All of the activity has led to a sense of community, not competition, says Justin Cox, who co-founded Atlas in 2013. When the brewery recently ran out of plastic wrap while preparing an order, he knew where he could turn for help.

“I called One Eight and they said, ‘Oh, we’ve got some plastic for you.’ So I drove over there and got their plastic wrap,” Cox says. “It’s a communal atmosphere in that way.”

Atlas (2052 West Virginia Ave. NE) is innovating, too. It recently unveiled a new taproom on-site that will be open to customers seven days a week, and in December it took an environmental leap, installing solar panels on the roof. The move has cut the electricity bill in half.

The Republic Restoratives owners located their building about three years ago. Before opening their distillery, Carusone worked in politics and served as chief of staff for former Rep. Gabrielle Giffords (D-Ariz.), while Gardner has a background in sustainable natural resource development. Carusone says they have received a warm welcome in the neighborhood. “I think we’re going to have an awesome distiller’s district that’s going to be the envy of the country,” Carusone says. “It’s really unusual to have all of us located in that one neighborhood.”

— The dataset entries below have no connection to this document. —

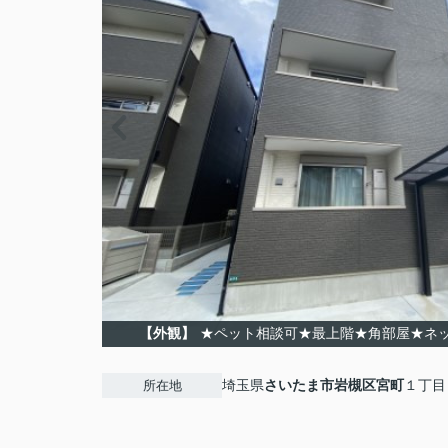
【外観】
★ペット相談可★最上階★角部屋★ネ
埼玉県
さいたま市岩槻区
宮町
１丁目
所在地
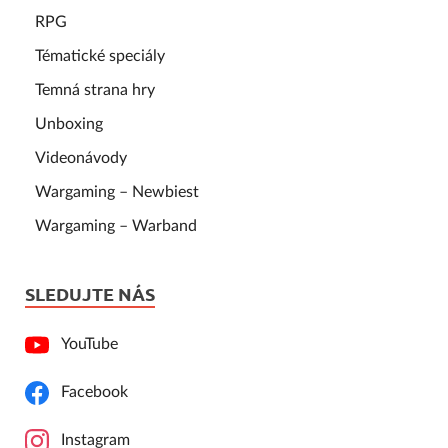
RPG
Tématické speciály
Temná strana hry
Unboxing
Videonávody
Wargaming – Newbiest
Wargaming – Warband
SLEDUJTE NÁS
YouTube
Facebook
Instagram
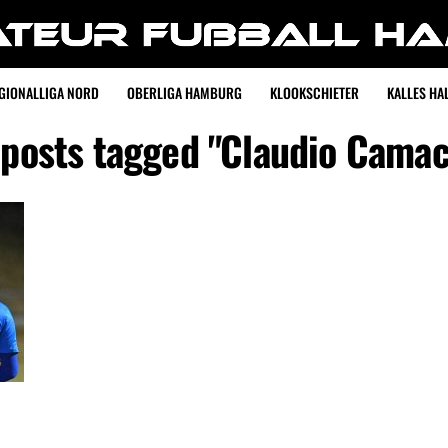
GIONALLIGA NORD
OBERLIGA HAMBURG
KLOOKSCHIETER
KALLES HAL
 posts tagged "Claudio Cama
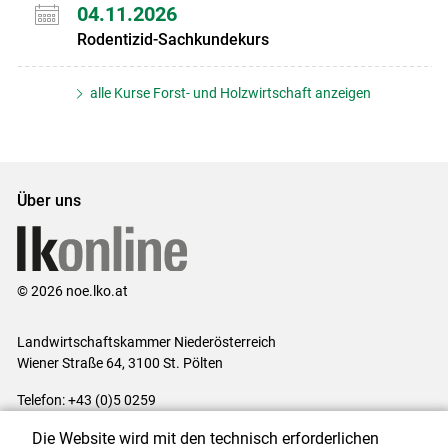
04.11.2026
Rodentizid-Sachkundekurs
alle Kurse Forst- und Holzwirtschaft anzeigen
Über uns
© 2026 noe.lko.at
Landwirtschaftskammer Niederösterreich
Wiener Straße 64, 3100 St. Pölten
Telefon: +43 (0)5 0259
E-Mail:
office@lk-noe.at
Die Website wird mit den technisch erforderlichen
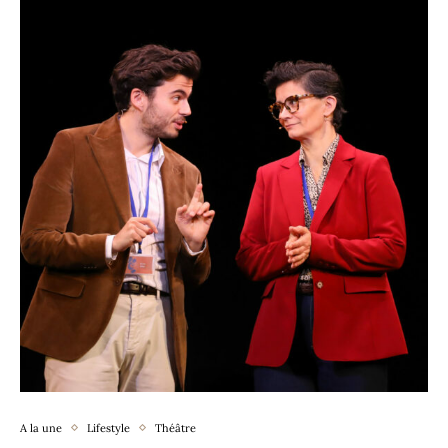
A la une
Lifestyle
Théâtre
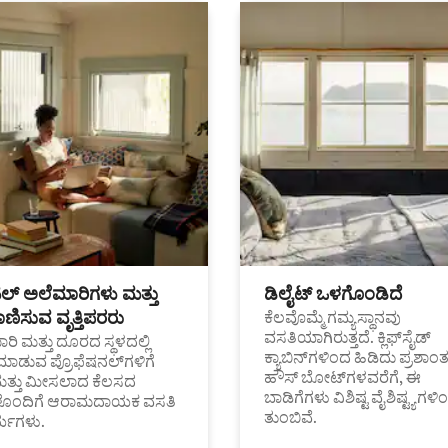
ಟಲ್ ಅಲೆಮಾರಿಗಳು ಮತ್ತು
ಡಿಲೈಟ್ ಒಳಗೊಂಡಿದೆ
ಣಿಸುವ ವೃತ್ತಿಪರರು
ಕೆಲವೊಮ್ಮೆ ಗಮ್ಯಸ್ಥಾನವು
ವಸತಿಯಾಗಿರುತ್ತದೆ. ಕ್ಲಿಫ್‌ಸೈಡ್
ರಿ ಮತ್ತು ದೂರದ ಸ್ಥಳದಲ್ಲಿ
ಕ್ಯಾಬಿನ್‌ಗಳಿಂದ ಹಿಡಿದು ಪ್ರಶಾ
ಮಾಡುವ ಪ್ರೊಫೆಷನಲ್‌ಗಳಿಗೆ
ಹೌಸ್ ಬೋಟ್‌ಗಳವರೆಗೆ, ಈ
ಮತ್ತು ಮೀಸಲಾದ ಕೆಲಸದ
ಬಾಡಿಗೆಗಳು ವಿಶಿಷ್ಟ ವೈಶಿಷ್ಟ್ಯಗಳಿ
ಗಳೊಂದಿಗೆ ಆರಾಮದಾಯಕ ವಸತಿ
ತುಂಬಿವೆ.
್ಯಗಳು.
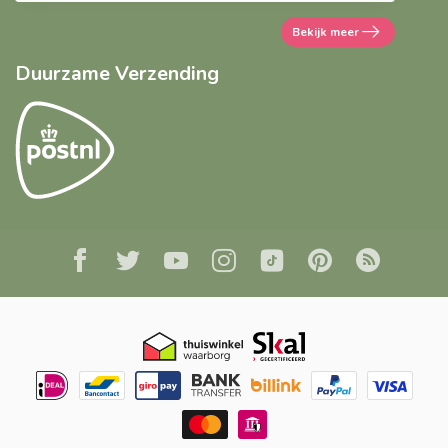
Bekijk meer
Duurzame Verzending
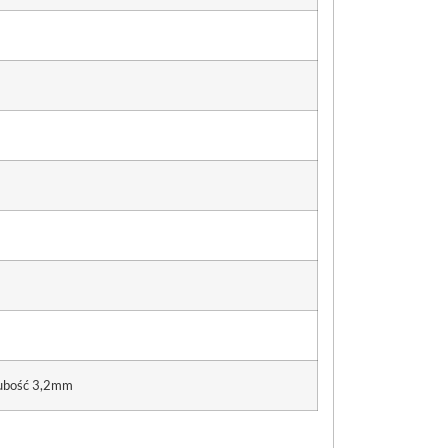
grubość 3,2mm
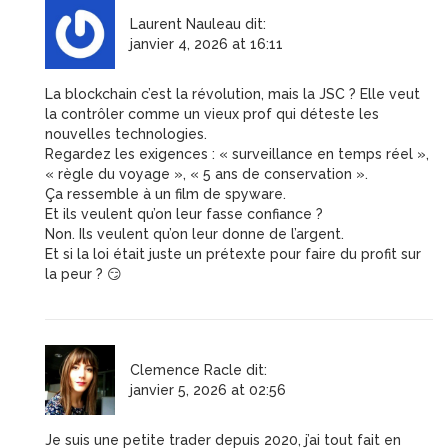
Laurent Nauleau
dit:
janvier 4, 2026 at 16:11
La blockchain c’est la révolution, mais la JSC ? Elle veut
la contrôler comme un vieux prof qui déteste les
nouvelles technologies.
Regardez les exigences : « surveillance en temps réel »,
« règle du voyage », « 5 ans de conservation ».
Ça ressemble à un film de spyware.
Et ils veulent qu’on leur fasse confiance ?
Non. Ils veulent qu’on leur donne de l’argent.
Et si la loi était juste un prétexte pour faire du profit sur
la peur ? 😏
Clemence Racle
dit:
janvier 5, 2026 at 02:56
Je suis une petite trader depuis 2020, j’ai tout fait en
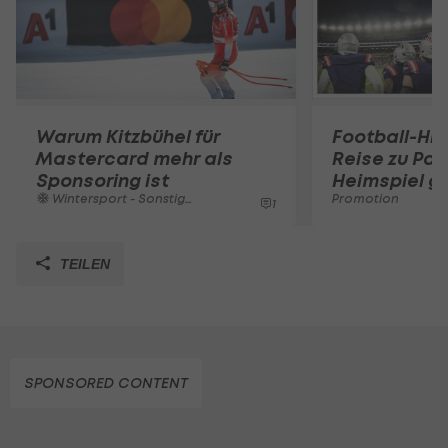
Warum Kitzbühel für
Football-Hig
Mastercard mehr als
Reise zu Pat
Sponsoring ist
Heimspiel g
Wintersport - Sonstiges
Promotion
1
TEILEN
SPONSORED CONTENT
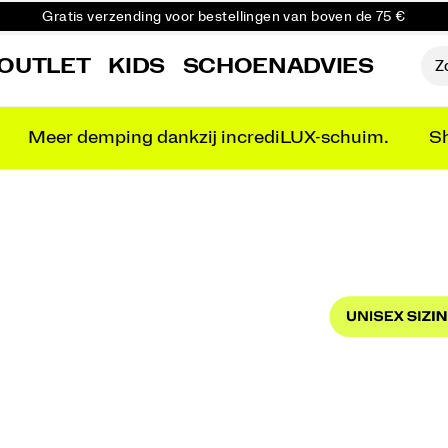
Gratis verzending voor bestellingen van boven de 75 €
Gratis retourzending voor alle bestellingen
OUTLET
KIDS
SCHOENADVIES
Krijg 10% korting op je eerste bestelling
Meer demping dankzij incrediLUX-schuim.
Sh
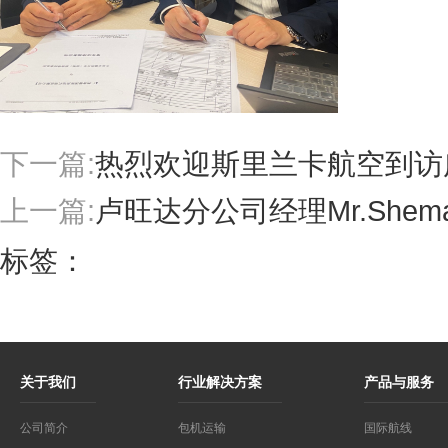
下一篇:
热烈欢迎斯里兰卡航空到访
上一篇:
卢旺达分公司经理Mr.Sh
标签：
关于我们
行业解决方案
产品与服务
公司简介
包机运输
国际航线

The clustering is attractive for customers, too. Many of the businesses offer weekend tours and invite food trucks to stop by. “The craft scene is blowing up here, so it’s a fun, less touristy thing to do with family members,” says Ally White, an Atlas patron who lives in Columbia Heights.

Let’s just say it can be a different kind of tourist experience. Republic Restoratives wants visitors to fully understand its process and plans to offer tours along with tastings.

Says Carusone, “We want people to experience how bourbon is made.”